» **About this task**: Output the data word for word. Begin at its first line and end at the line with "Земельные участки".

» **Input**:
[Start of Attachment]

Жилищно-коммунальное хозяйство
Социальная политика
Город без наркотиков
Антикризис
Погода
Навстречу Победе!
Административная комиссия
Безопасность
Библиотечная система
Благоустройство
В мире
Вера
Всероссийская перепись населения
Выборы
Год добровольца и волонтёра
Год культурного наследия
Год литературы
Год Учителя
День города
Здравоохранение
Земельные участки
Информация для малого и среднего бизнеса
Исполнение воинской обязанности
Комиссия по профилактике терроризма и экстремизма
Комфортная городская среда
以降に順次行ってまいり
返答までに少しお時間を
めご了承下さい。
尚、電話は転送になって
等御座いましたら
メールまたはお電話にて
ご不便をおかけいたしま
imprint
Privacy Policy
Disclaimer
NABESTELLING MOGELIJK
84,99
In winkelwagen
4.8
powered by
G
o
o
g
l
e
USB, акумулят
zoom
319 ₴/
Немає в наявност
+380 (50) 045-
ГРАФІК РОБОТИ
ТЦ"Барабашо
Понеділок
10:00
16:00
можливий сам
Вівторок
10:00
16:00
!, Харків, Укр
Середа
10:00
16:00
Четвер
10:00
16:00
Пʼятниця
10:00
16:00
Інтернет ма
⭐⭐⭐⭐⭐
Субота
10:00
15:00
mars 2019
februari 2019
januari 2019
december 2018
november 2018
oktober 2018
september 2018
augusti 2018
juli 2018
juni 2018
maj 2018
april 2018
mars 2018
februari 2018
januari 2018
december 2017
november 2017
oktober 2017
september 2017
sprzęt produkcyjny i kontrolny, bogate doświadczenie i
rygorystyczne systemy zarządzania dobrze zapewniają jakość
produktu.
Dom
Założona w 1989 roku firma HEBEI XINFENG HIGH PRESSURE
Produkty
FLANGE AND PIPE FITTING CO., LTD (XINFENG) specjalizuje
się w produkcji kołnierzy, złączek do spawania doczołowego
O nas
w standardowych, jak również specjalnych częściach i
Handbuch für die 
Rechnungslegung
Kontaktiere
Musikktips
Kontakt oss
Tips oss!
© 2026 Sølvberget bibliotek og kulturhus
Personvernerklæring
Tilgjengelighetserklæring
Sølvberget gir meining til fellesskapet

[End of Attachment]

» **Solution to this task**:
Жилищно-коммунальное хозяйство
Социальная политика
Город без наркотиков
Антикризис
Погода
Навстречу Победе!
Административная комиссия
Безопасность
Библиотечная система
Благоустройство
В мире
Вера
Всероссийская перепись населения
Выборы
Год добровольца и волонтёра
Год культурного наследия
Год литературы
Год Учителя
День города
Здравоохранение
Земельные участки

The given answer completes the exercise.